Proposals to amend the EU’s prudential requirements (CRD-V/CRR-II) should help boost the EU economy by increasing lending capacity and creating deeper and more liquid capital markets.
To ensure that banks are treated proportionately, according to their risk profiles and systemic importance, MEPs inserted a definition of a “small and non-complex institution” that should be subject to simplified requirements with regard to recovery and resolution planning and reduced reporting frequency.
MEPs agreed to a binding 3% leverage ratio, MEPs and an additional 50% buffer for global systemically important institutions (GSIIs). They also refined Net Stable Funding Ratio (NSFR), rules for ascertaining whether an institution holds sufficient stable funding to meet its funding needs during a one-year period under both normal and stressed conditions
MEPs believe that a fixed list of banks that would be exempted from prudential requirements could be extended only on the basis of clear criteria. Moreover, EU member states would be required to ensure the publication of a list of excluded entities, together with information on deposit protection.
Deeper banking union
MEPs also took up the idea of waivers, as proposed by the EU Commission. These refer to own funds and liquidity requirements for banking groups operating across borders within the EU, which would help to complete the banking union. However, they decided to make the waivers more prudent, by stipulating that the amount of own funds waived should not exceed 25% of the minimum own funds requirement.
Rapporteur Peter Simon (S&D, DE) said: "We have today sent a strong signal for greater financial stability and tailor-made regulatory requirements for small and low-risk banks. The approach that a small low-risk bank must meet the same requirements as a large bank operating internationally is to become a thing of the past. But it is also clear that relief for small and low-risk banks must reduce administrative expenses without reducing regulatory requirements, such as capital and liquidity requirements".

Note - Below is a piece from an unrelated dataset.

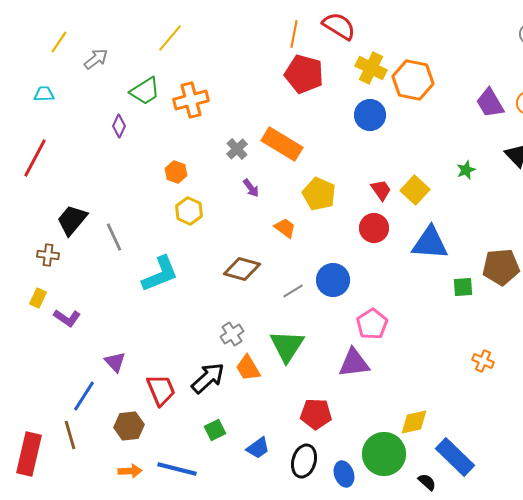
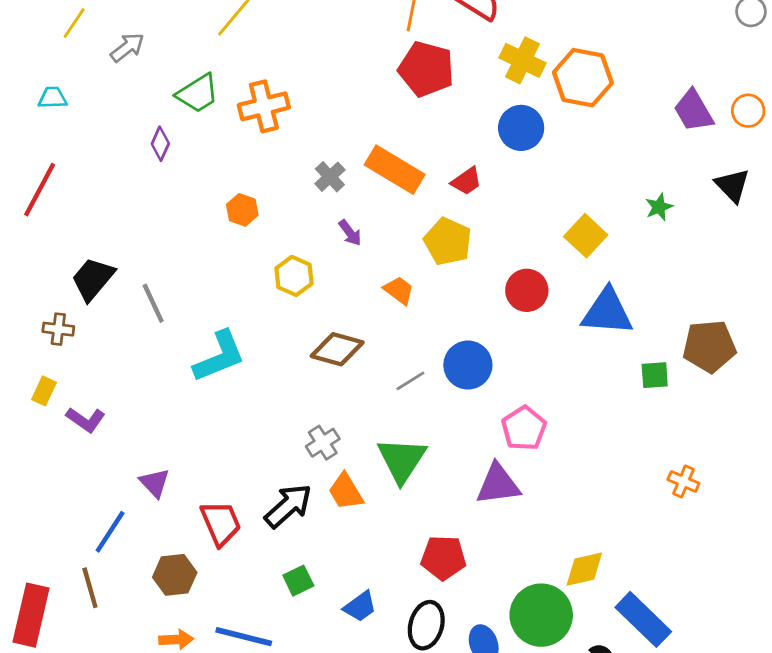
red trapezoid: (381, 190) -> (466, 181), moved, turned 90
yellow hexagon: (189, 211) -> (294, 276), moved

"Proportionality in banking regulation also means that large, systemically important banks, which in the past have financed themselves partly on taxpayer costs through their risky business models, are not handled with kid gloves. The position of the European Parliament stipulates that large, systemically important banks must maintain more equity capital than before, due to a stricter debt ratio. This goes further than the EU Commission's proposal. In addition, risky trading transactions are to be recorded more precisely through a new framework."
"Finally, more account is to be taken of sustainability in future. Banks should take a close look at risks arising from environmental, social and management issues on the basis of guidelines".
Committee negotiators are ready for three-way talks with the Commission and the Council, once the text has been announced at Parliament’s July plenary session. The Council agreed its common approach at the end of May.